24 de outubro de 2016

Estudos chegam a conclusões distintas sobre o investimento necessário para implementar o PNE. Mas ambos apontam que é preciso gastar mais.


POR ANTÔNIO GOIS
Vários estudos têm estimado as consequências da PEC 241 para áreas de saúde e educação. A tendência natural é darmos crédito ao trabalho que confirme nossas opiniões e desprezar conclusões que conflitem com nossas crenças. É o que os psicólogos chamam de viés de confirmação. Na semana passada, o debate na educação foi aquecido com a divulgação de duas notas técnicas com resultados distintos, especialmente no cálculo do gasto necessário para implementar o Plano Nacional de Educação (PNE).
Uma delas defende o investimento de 10% do PIB em educação, e foi elaborada pela Fineduca (Associação Nacional de Pesquisa em Financiamento da Educação) e pela Campanha Nacional pelo Direito à Educação. A conclusão foi de que “a aprovação da PEC 241 significa estrangular a educação pública e tornar letra morta o PNE”. A outra foi divulgada pelo Ipea e traça um cenário bem distinto. Pelos cálculos dos autores, “os 10% do PIB não são necessários para a obtenção de uma educação de qualidade. Nossos cálculos indicam que, com 6,2% do PIB, ou seja, com um ponto percentual a mais do já gasto em investimento público direto, seria perfeitamente possível atingir as metas do PNE”.
Para quem não é especialista em financiamento da educação, é difícil identificar qual estudo é mais preciso. Mas é possível identificar algumas escolhas dos autores de cada estudo e que impactam no resultado final.
O estudo do Ipea (assinado pelos pesquisadores Herton Araújo, Camillo Bassi, Ana Codes e Ana Meira), por exemplo, fez simulações de matrículas até 2024 trabalhando com a hipótese de que a proporção de alunos nas redes públicas e privadas se mantenha estável. E também optou por considerar as projeções populacionais do IBGE, que indicam queda na população de 0 a 17 anos. O estudo da Fineduca e da Campanha optou por trabalhar com a hipótese de que as novas matrículas devem ser criadas todas pelo setor público, e aparentemente não considerou as projeções populacionais. (após publicação desse post, os autores do estudo da Fineduca e da Campanha informaram terem sim considerado as projeções populacionais. Leia ao fim desse texto mais detalhes*).  
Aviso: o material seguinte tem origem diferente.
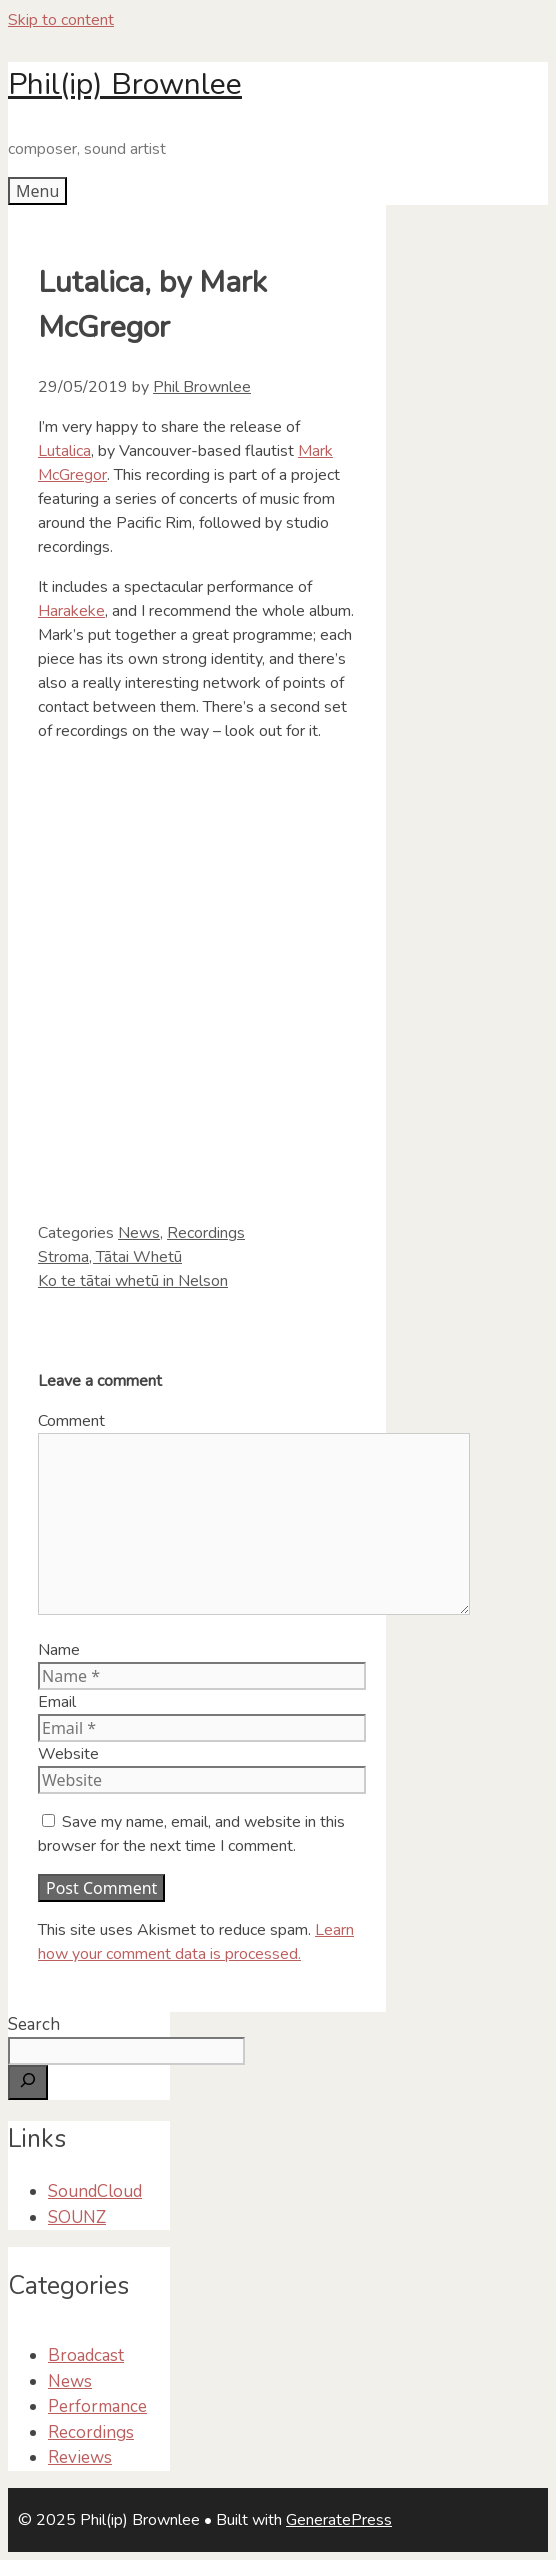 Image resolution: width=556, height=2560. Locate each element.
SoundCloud (95, 2191)
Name (59, 1650)
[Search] (28, 2082)
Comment (71, 1421)
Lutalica (64, 451)
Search (34, 2024)
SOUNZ (77, 2217)
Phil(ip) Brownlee (125, 84)
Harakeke (71, 611)
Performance (97, 2406)
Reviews (80, 2457)
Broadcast (86, 2355)
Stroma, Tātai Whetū (110, 1257)
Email (57, 1702)
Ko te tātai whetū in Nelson (133, 1281)
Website (68, 1754)
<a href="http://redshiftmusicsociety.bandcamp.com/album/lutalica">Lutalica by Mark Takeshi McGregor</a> (238, 978)
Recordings (206, 1233)
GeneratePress (339, 2520)
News (139, 1233)
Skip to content (61, 20) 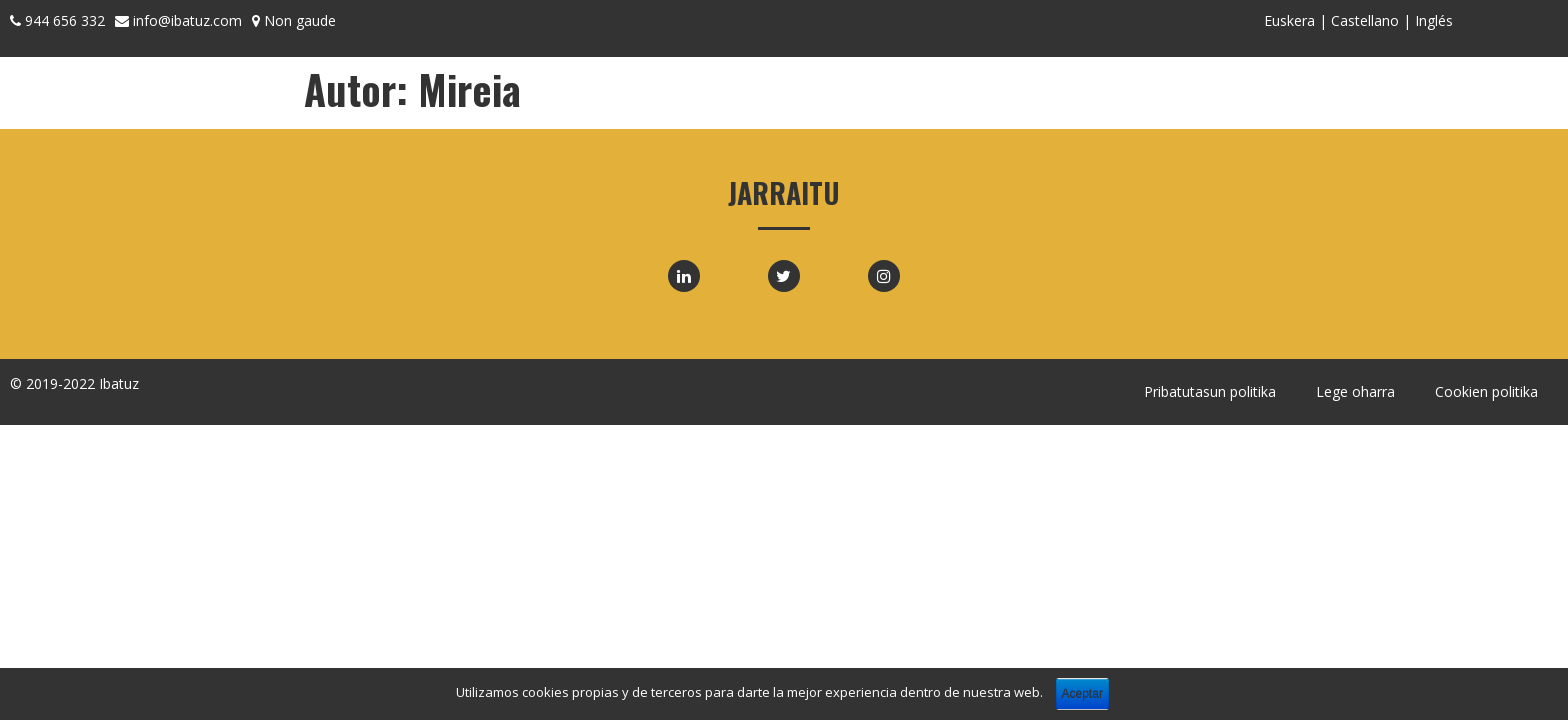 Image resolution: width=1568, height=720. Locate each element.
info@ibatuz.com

Um exemplo de como essas escolhas impactam no resultado final pode ser visto na projeção de matrículas em creches. Hoje temos 25% das crianças de 0 a 3 anos matriculadas, e a meta é chegar a 50% em 2024. Pelas contas da Fineduca e da Campanha, será preciso ampliar em 3,1 milhões o número de vagas. Pelas contas do Ipea, o número é de 1,2 milhão. A mesma discrepância aprece nas contas da pré-escola e dos ensinos fundamental e médio. Por um lado, faz sentido considerar a queda no número de nascimentos nas projeções de vagas de creche. Por outro, no caso da faixa etária de 4 a 17 anos, a redução da demanda de fato ajuda na tarefa da universalização até 2024, mas não podemos esquecer que esta, mais do que uma meta, é uma obrigação legal, já em pleno vigor no ano de 2016. É, portanto, uma necessidade de investimento para hoje, e não apenas para o futuro.
Num tema tão complexo, é ingênuo acreditar que um estudo, por melhor que seja, esgote o assunto. Mas a sociedade ganha quando a discussão acontece em bases mais racionais. E vale registrar que, apesar da significativa discordância em relação ao quanto precisaremos gastar, em ao menos um ponto os dois estudos concordam: o investimento público precisará ser ampliado para cumprir o PNE.
Para quem quiser tirar suas próprias conclusões sobre qual estudo está mais robusto, veja aqui o estudo do Ipea, e aqui o da Fineduca/Campanha.
*Sobre as divergencias em relação às projeções, ainda assim, os números entre os dois estudos continuam bastante divergentes, provavelmente pelo fato de o estudo do Ipea ter feito ajustes na projeção do IBGE, considerando que os números da projeção feita para 2014 - o IBGE projetou em 2013 que em 2014 teríamos 11,9 milhões de crianças - não batem com os verificados na Pnad, pesqusia amostral feita também pelo IBGE, que calculou em 10,5 milhões a população de 0 a 3 em 2014, primeiro ano de vigência do PNE). Seja qual for o número utilizado, porém, a projeção é de queda nessa população.